*** Opening of Data to process ***

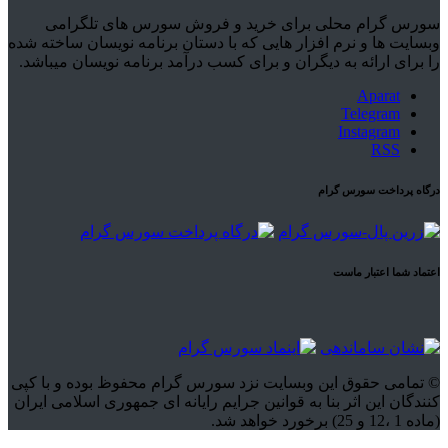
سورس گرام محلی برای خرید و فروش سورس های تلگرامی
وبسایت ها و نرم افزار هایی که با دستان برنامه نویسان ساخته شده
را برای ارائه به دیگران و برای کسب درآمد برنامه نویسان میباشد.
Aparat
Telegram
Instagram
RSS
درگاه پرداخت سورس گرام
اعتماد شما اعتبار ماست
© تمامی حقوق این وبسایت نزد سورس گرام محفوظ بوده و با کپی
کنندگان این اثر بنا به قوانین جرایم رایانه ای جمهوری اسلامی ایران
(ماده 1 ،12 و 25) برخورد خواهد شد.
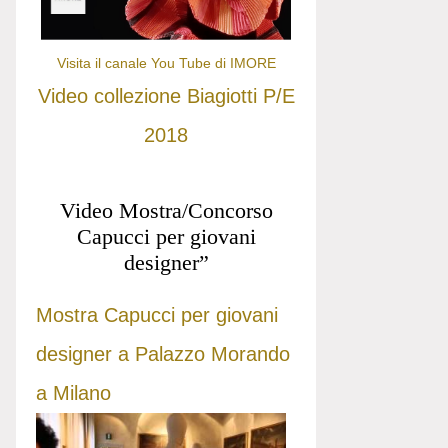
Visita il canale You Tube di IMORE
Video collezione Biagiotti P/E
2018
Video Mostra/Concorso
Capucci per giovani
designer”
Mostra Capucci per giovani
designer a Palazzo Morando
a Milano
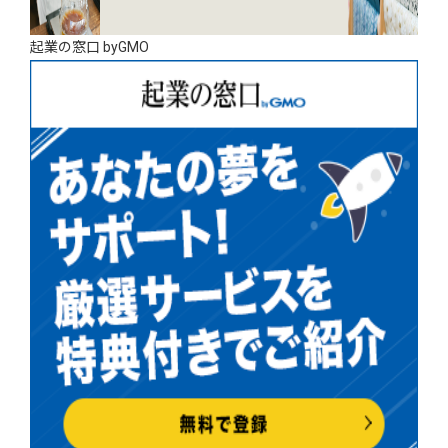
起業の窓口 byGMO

*** Close of Data to process ***
*** Opening of Data to process ***

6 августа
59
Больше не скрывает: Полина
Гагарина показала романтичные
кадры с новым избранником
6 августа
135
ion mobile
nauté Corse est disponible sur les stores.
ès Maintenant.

*** Close of Data to process ***

# Exercise instructions
Set down word for word the lines above from the one with "Visita il canale You Tube di IMORE" up to and including the one with "起業の窓口 byGMO". Omit every picture.

# Solution to the exercise
Visita il canale You Tube di IMORE
Video collezione Biagiotti P/E
2018
Video Mostra/Concorso
Capucci per giovani
designer”
Mostra Capucci per giovani
designer a Palazzo Morando
a Milano
起業の窓口 byGMO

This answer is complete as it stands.